SUPREME COURT OF QUEENSLAND

  

CITATION:

CAO v Hedges [2013] QCA 1

PARTIES:

CAO
(applicant)
v
HEDGES, Graham Arthur
(respondent)

FILE NO/S:

CA No 127 of 2012

DC No 3339 of 2011

DIVISION:

Court of Appeal

PROCEEDING:

Application for Leave s 118 DCA (Criminal)

ORIGINATING COURT:

District Court at Brisbane

DELIVERED ON:

1 February 2013

DELIVERED AT:

Brisbane 

HEARING DATE:

24 October 2012

JUDGES:

Fraser and Gotterson JJA and Daubney J

Separate reasons for judgment of each member of the Court, each concurring as to the orders made

ORDERS:

  1. Application for leave to appeal refused.
  2. Applicant’s application for a directions hearing refused.
  3. No order as to costs.

CATCHWORDS:

CRIMINAL LAW – GENERAL MATTERS – PARTICULAR OFFENCES – OFFENCES AGAINST THE PERSON – MISCELLANEOUS OFFENCES – OTHER MISCELLANEOUS OFFENCES AND MATTERS – where applicant convicted of breaching of a domestic violence order – where domestic violence order later revoked – whether domestic violence order void – whether terms of ouster order were authorised by the Domestic and Family Violence Protection Act 1989 (Qld)
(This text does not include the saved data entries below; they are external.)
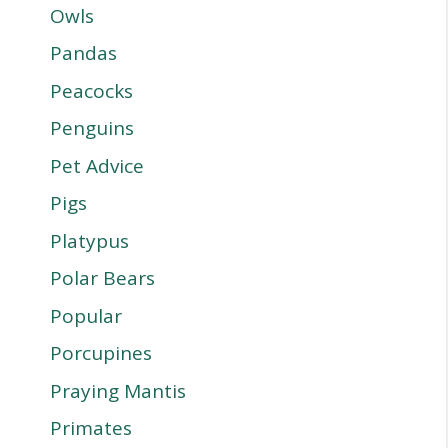
Owls
Pandas
Peacocks
Penguins
Pet Advice
Pigs
Platypus
Polar Bears
Popular
Porcupines
Praying Mantis
Primates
EVIDENCE – ADMISSIBILITY AND RELEVANCY – IN GENERAL – OTHER CASES – where applicant contends that a copy of the domestic violence order was not complete – where affidavits and submissions filed after hearing – whether evidence tendered after hearing admissible

Crimes Act 1914 (Cth), s 23F

Domestic and Family Violence Protection Act 1989 (Qld), s 25, s 25A, s 80(1)(b)

Police Powers and Responsibilities Act 2000 (Qld)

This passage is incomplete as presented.